Jairo Sanchez didn’t develop up eager to be a police officer. For a lot of his childhood, police represented disruption — arriving throughout moments of disaster, instability or worry.
Sanchez spent components of his youth homeless in San Antonio, at occasions residing out of a van. Different occasions, he bounced between unstable housing and public housing complexes.
“I’m a progeny of SAHA,” Sanchez mentioned, referring to the San Antonio Housing Authority. “I used to be a SAHA and Part 8 child. I do know I grew up in a tough space. I turned a product of my neighborhood. I used to be within the barrio the place I didn’t just like the police. I hated the police.”

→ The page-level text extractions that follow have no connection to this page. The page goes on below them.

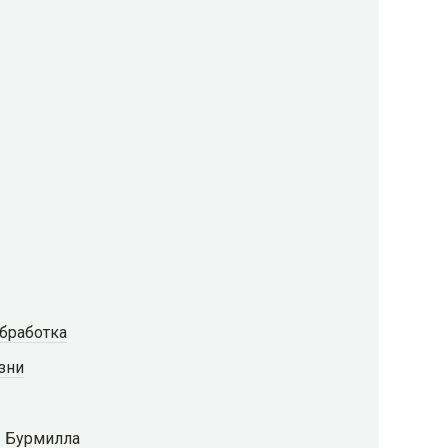
бработка
зни
ы Бурмилла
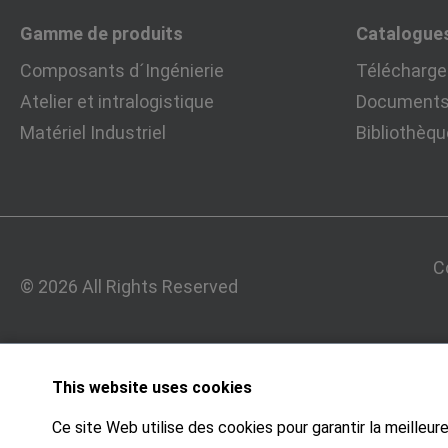
Gamme de produits
Catalogue
Composants d´Ingénierie
Télécharger
Atelier et intralogistique
Documents 
Matériel Industriel
Bibliothèq
C
© 2026 All Rights Reserved
This website uses cookies
Ce site Web utilise des cookies pour garantir la meilleu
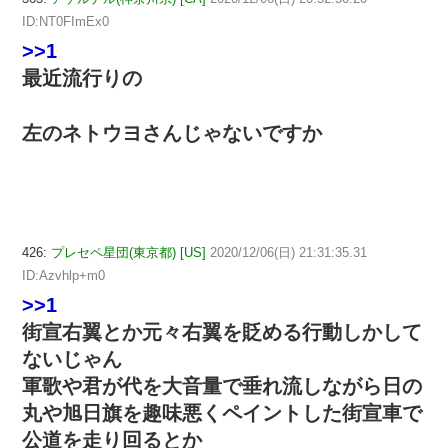
ID:NT0FImEx0
>>1
最近流行りの
左のネトウヨさんじゃないですか
426:
プレセペ星団(東京都) [US]
2020/12/06(日) 21:31:35.31
ID:Azvhlp+m0
>>1
街宣右翼とか元々右翼を貶める行動しかして
ないじゃん
軍歌や君が代を大音量で垂れ流しながら日の
丸や旭日旗を趣味悪くペイントした街宣車で
公道を走り回るとか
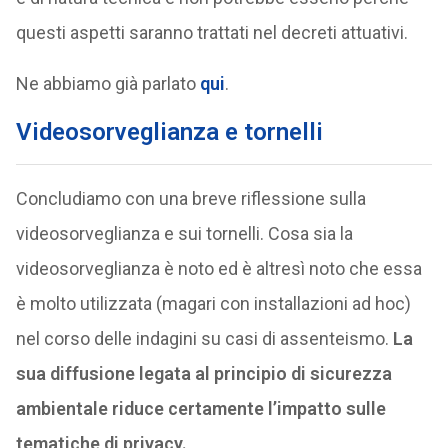
questi aspetti saranno trattati nel decreti attuativi.
Ne abbiamo già parlato
qui
.
Videosorveglianza e tornelli
Concludiamo con una breve riflessione sulla
videosorveglianza e sui tornelli. Cosa sia la
videosorveglianza è noto ed è altresì noto che essa
è molto utilizzata (magari con installazioni ad hoc)
nel corso delle indagini su casi di assenteismo.
La
sua diffusione legata al principio di sicurezza
ambientale riduce certamente l’impatto sulle
tematiche di privacy.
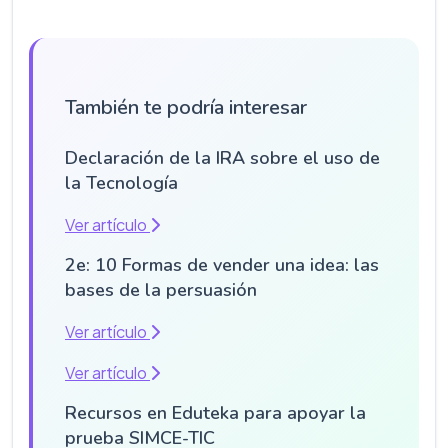
También te podría interesar
Declaración de la IRA sobre el uso de
la Tecnología
Ver artículo
2e: 10 Formas de vender una idea: las
bases de la persuasión
Ver artículo
Ver artículo
Recursos en Eduteka para apoyar la
prueba SIMCE-TIC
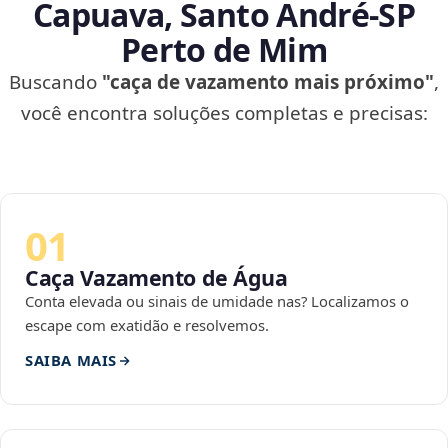
Capuava, Santo André‑SP
Perto de Mim
Buscando
"caça de vazamento mais próximo"
,
você encontra soluções completas e precisas:
01
Caça Vazamento de Água
Conta elevada ou sinais de umidade nas? Localizamos o
escape com exatidão e resolvemos.
SAIBA MAIS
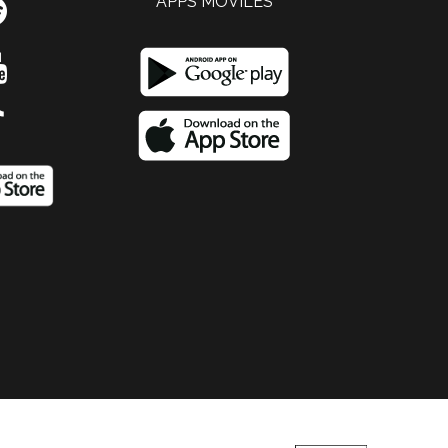
APPS MOVILES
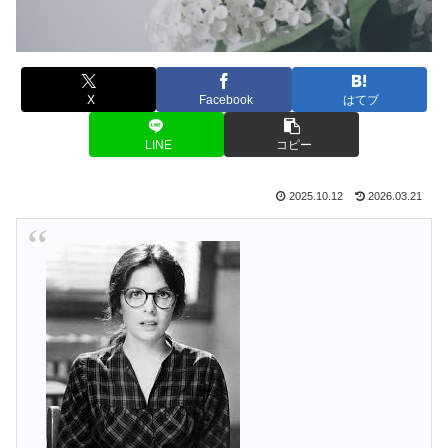
X
Facebook
はてブ
LINE
コピー
2025.10.12
2026.03.21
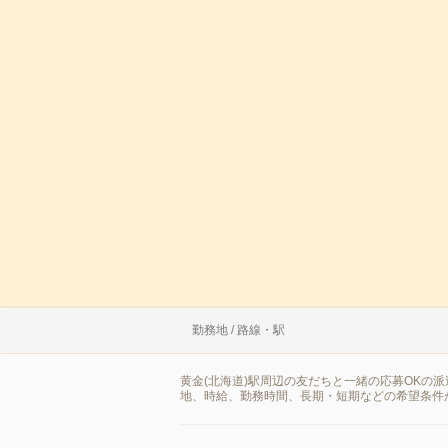
勤務地 / 路線・駅
黄金(北海道)駅周辺の友だちと一緒の応募OKの
地、時給、勤務時間、長期・短期などの希望条件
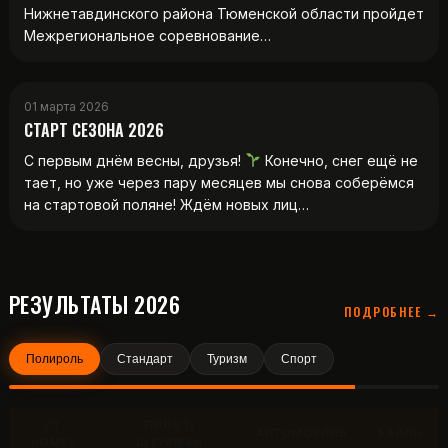
Нижнетавдинского района Тюменской области пройдет
Межрегиональное соревнование…
01 марта 2026
СТАРТ СЕЗОНА 2026
С первым днём весны, друзья!
Конечно, снег ещё не
тает, но уже через пару месяцев мы снова соберёмся
на стартовой поляне! Ждём новых лиц…
РЕЗУЛЬТАТЫ 2026
ПОДРОБНЕЕ →
Полироль
Стандарт
Туризм
Спорт
СТ.
ПИЛОТ/
АВТОМОБИЛЬ
БАЛЛЫ
НОМЕР
ШТУРМАН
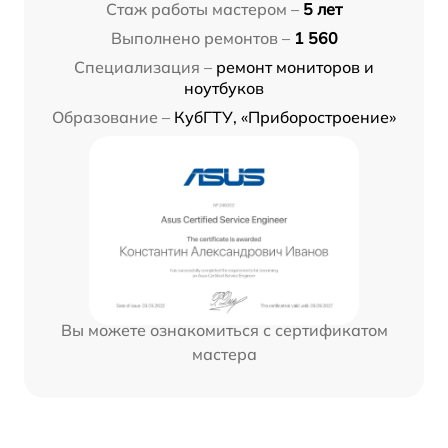
Стаж работы мастером –
5 лет
Выполнено ремонтов –
1 560
Специализация –
ремонт мониторов и
ноутбуков
Образование –
КубГТУ, «Приборостроение»
Вы можете ознакомиться с сертификатом
мастера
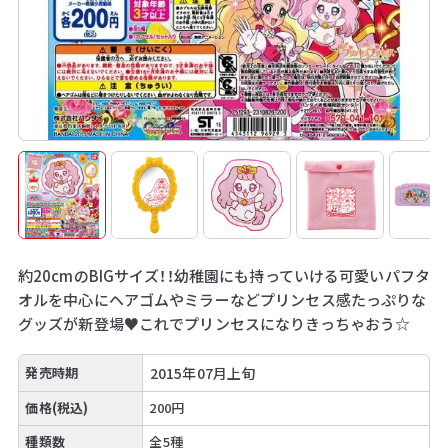
約20cmのBIGサイズ！！幼稚園にも持っていける可愛いパフタ
オルを中心にヘアゴムやミラーなどプリンセス感たっぷりな
グッズが新登場♥これでプリンセスになりきっちゃおう☆
発売時期
2015年07月上旬
価格(税込)
200円
種類数
全5種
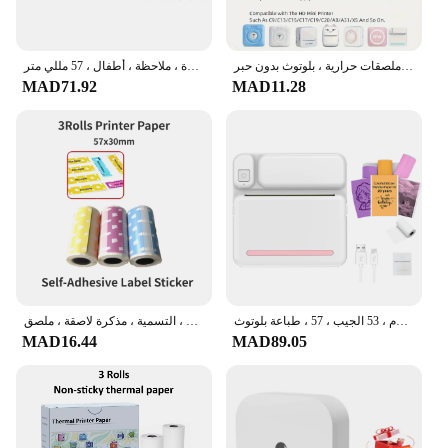
طابعة لاسلكية صغيرة محمولة ، ورق ملصقات حرارية ، بلوتوث بدون حبر ، BT ، ، Imprimante ، andid ، IOS ، Label
طابعة الجيب الحرارية اللاسلكية بلوتوث ، طباعة مكتب صغير ، ملصق التسمية ، عامل المنزل ، الصورة ، ملاحظة ، أطفال ، 57 مللي متر
MAD71.92
MAD11.28
طابعة حرارية صغيرة محمولة ، آلة صنع الملصقات بدون حبر ، طابعة استلام ، 53 الجيب ، 57 ، طباعة بلوتوث ، C19
طابعة حرارية صغيرة للمجلة ، صانع الملصقات ، سجل القصاصات ديي ، السفر ، الملاحظات ، التسمية ، مذكرة لاصقة ، ملصق
MAD16.44
MAD89.05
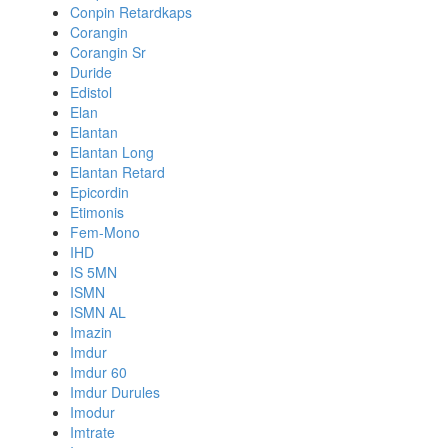
Conpin Retardkaps
Corangin
Corangin Sr
Duride
Edistol
Elan
Elantan
Elantan Long
Elantan Retard
Epicordin
Etimonis
Fem-Mono
IHD
IS 5MN
ISMN
ISMN AL
Imazin
Imdur
Imdur 60
Imdur Durules
Imodur
Imtrate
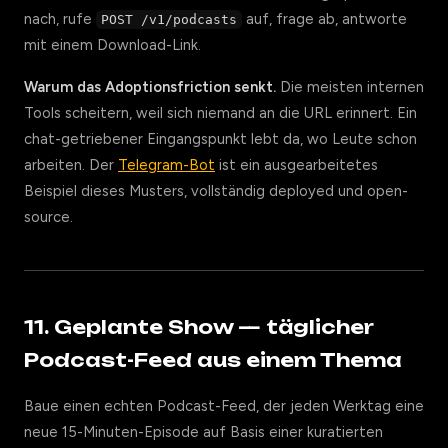
nach, rufe
auf, frage ab, antworte
POST /v1/podcasts
mit einem Download-Link.
Warum das Adoptionsfriction senkt.
Die meisten internen
Tools scheitern, weil sich niemand an die URL erinnert. Ein
chat-getriebener Eingangspunkt lebt da, wo Leute schon
arbeiten. Der
Telegram-Bot
ist ein ausgearbeitetes
Beispiel dieses Musters, vollständig deployed und open-
source.
11. Geplante Show — täglicher
Podcast-Feed aus einem Thema
Baue einen echten Podcast-Feed, der jeden Werktag eine
neue 15-Minuten-Episode auf Basis einer kuratierten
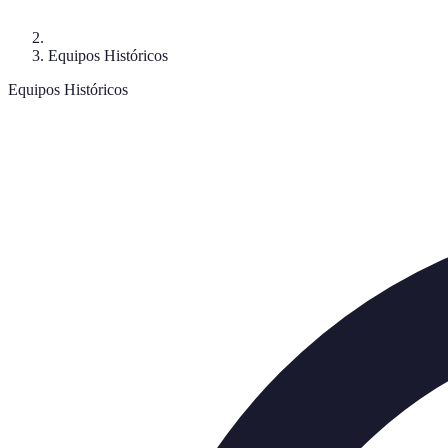
Equipos Históricos
Equipos Históricos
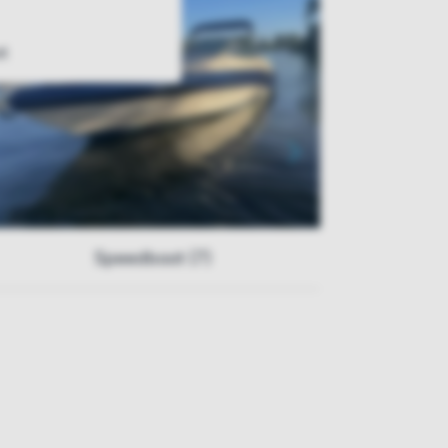
t
Speedboot (7)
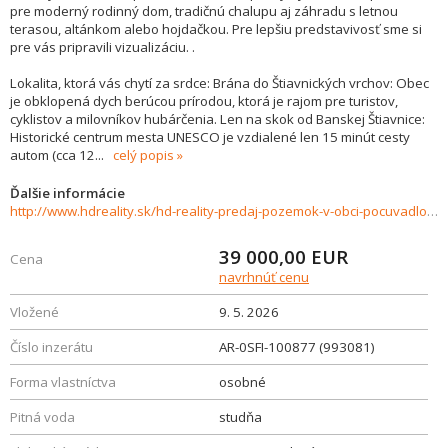
pre moderný rodinný dom, tradičnú chalupu aj záhradu s letnou
terasou, altánkom alebo hojdačkou. Pre lepšiu predstavivosť sme si
pre vás pripravili vizualizáciu. .
Lokalita, ktorá vás chytí za srdce: Brána do Štiavnických vrchov: Obec
je obklopená dych berúcou prírodou, ktorá je rajom pre turistov,
cyklistov a milovníkov hubárčenia. Len na skok od Banskej Štiavnice:
Historické centrum mesta UNESCO je vzdialené len 15 minút cesty
autom (cca 12
...
celý popis
Ďalšie informácie
http://www.hdreality.sk/hd-reality-predaj-pozemok-v-obci-pocuvadlo-stiavnicke-vrchy-993081
39 000,00
EUR
Cena
navrhnúť cenu
Vložené
9. 5. 2026
Číslo inzerátu
AR-0SFI-100877 (993081)
Forma vlastníctva
osobné
Pitná voda
studňa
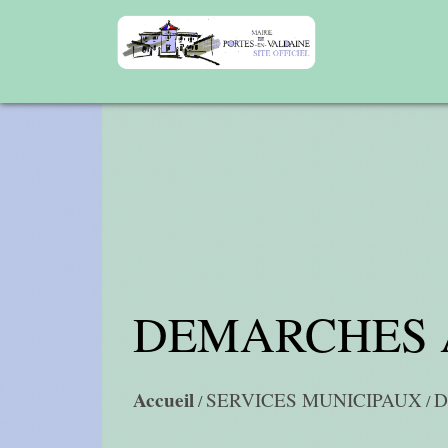
DEMARCHES 
Accueil
SERVICES MUNICIPAUX
D
/
/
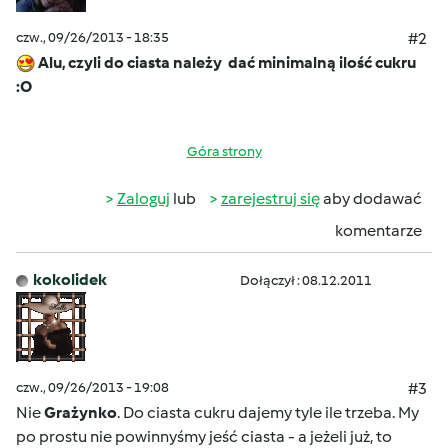
czw., 09/26/2013 - 18:35
#2
Alu, czyli do ciasta należy dać minimalną ilość cukru
:O
Góra strony
Zaloguj
lub
zarejestruj się
aby dodawać
komentarze
kokolidek
Dołączył : 08.12.2011
czw., 09/26/2013 - 19:08
#3
Nie
Grażynko
. Do ciasta cukru dajemy tyle ile trzeba. My
po prostu nie powinnyśmy jeść ciasta - a jeżeli już, to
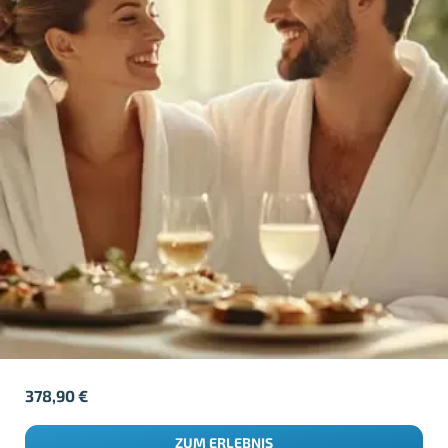
378,90
€
ZUM ERLEBNIS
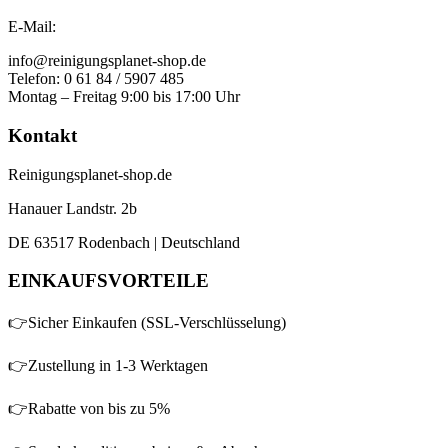
E-Mail:
info@reinigungsplanet-shop.de
Telefon: 0 61 84 / 5907 485
Montag – Freitag 9:00 bis 17:00 Uhr
Kontakt
Reinigungsplanet-shop.de
Hanauer Landstr. 2b
DE 63517 Rodenbach | Deutschland
EINKAUFSVORTEILE
👉Sicher Einkaufen (SSL-Verschlüsselung)
👉Zustellung in 1-3 Werktagen
👉Rabatte von bis zu 5%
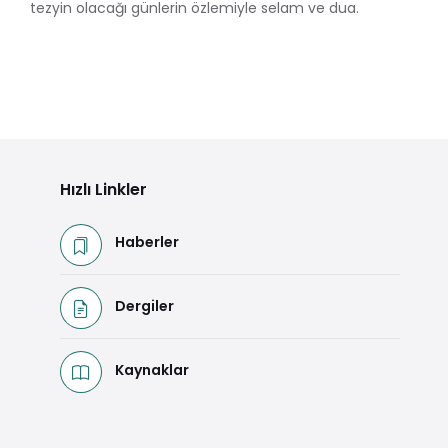
tezyin olacağı günlerin özlemiyle selam ve dua.
Hızlı Linkler
Haberler
Dergiler
Kaynaklar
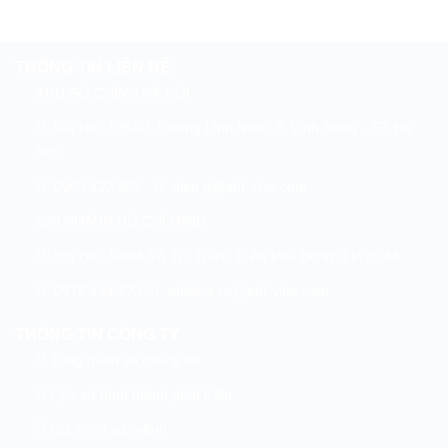
THÔNG TIN LIÊN HỆ
TRỤ SỞ CHÍNH HÀ NỘI
Địa chỉ : 595/41 Đường Lĩnh Nam, P. Vĩnh Hưng , TP. Hà
Nội
0963 422 662
nien.p@aht-vina.com
CHI NHÁNH HỒ CHÍ MINH
Địa chỉ : 50/66 Võ Thị Thừa, P. An Phú Đông, TP. HCM
0976 494 773
ahtvina.co@aht-vina.com
THÔNG TIN CÔNG TY
Tổng quan về chúng tôi
Lịch sử hình thành phát triển
Giá trị và sứ mệnh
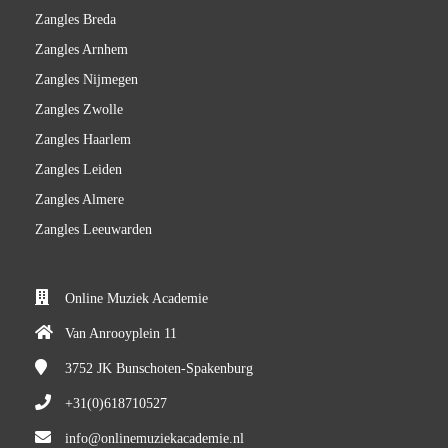
Zangles Breda
Zangles Arnhem
Zangles Nijmegen
Zangles Zwolle
Zangles Haarlem
Zangles Leiden
Zangles Almere
Zangles Leeuwarden
Online Muziek Academie
Van Anrooyplein 11
3752 JK
Bunschoten-Spakenburg
+31(0)618710527
info@onlinemuziekacademie.nl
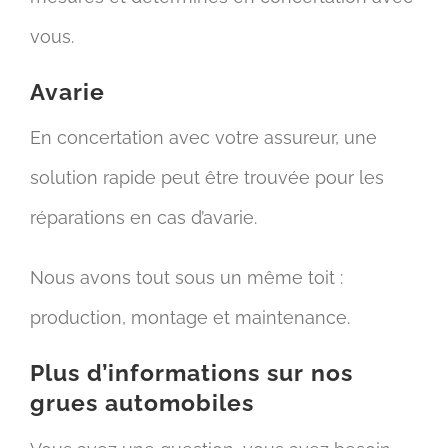
vous.
Avarie
En concertation avec votre assureur, une
solution rapide peut être trouvée pour les
réparations en cas d’avarie.
Nous avons tout sous un même toit :
production, montage et maintenance.
Plus d’informations sur nos
grues automobiles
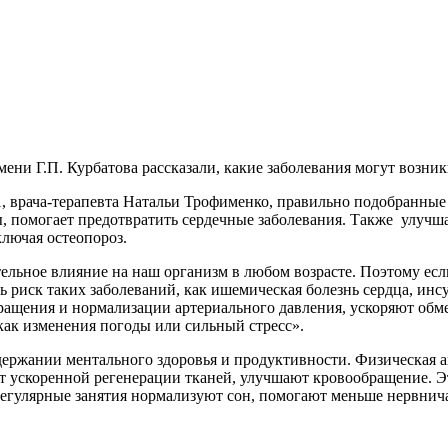
и Г.П. Курбатова рассказали, какие заболевания могут возникн
 врача-терапевта Натальи Трофименко, правильно подобранные
, помогает предотвратить сердечные заболевания. Также улучш
ключая остеопороз.
льное влияние на наш организм в любом возрасте. Поэтому если 
 риск таких заболеваний, как ишемическая болезнь сердца, инс
ащения и нормализации артериального давления, ускоряют обме
ак изменения погоды или сильный стресс».
оддержании ментального здоровья и продуктивности. Физическа
т ускоренной регенерации тканей, улучшают кровообращение. Э
Регулярные занятия нормализуют сон, помогают меньше нервнича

However life has a means of bending in sudden instructions. For Sanchez, the journey started with a sense that may ultimately land him the Mixed Legislation Enforcement Affiliation of Texas Officer of the Yr Award in 2025.
Throughout his senior yr in highschool, the warfare in Iraq and the next surge in navy recruitment started to unfold. A then 18-year-old Sanchez remembers seeing a lot of his academics recalled from the reserves into navy service. That have sparked a way of responsibility inside Sanchez.
“It wasn’t like, ‘I believe that is my duty,’” Sanchez mentioned. “However as soon as I began to know the place I got here from, and all the help that got here to my household — meals stamps, housing. It felt extra like, ‘That is my duty. That is my debt to offer again.’”
There was one other pull, too.
“I’d get to see the world,” he mentioned. “It’s a fairly neat factor to get out of the barrio.”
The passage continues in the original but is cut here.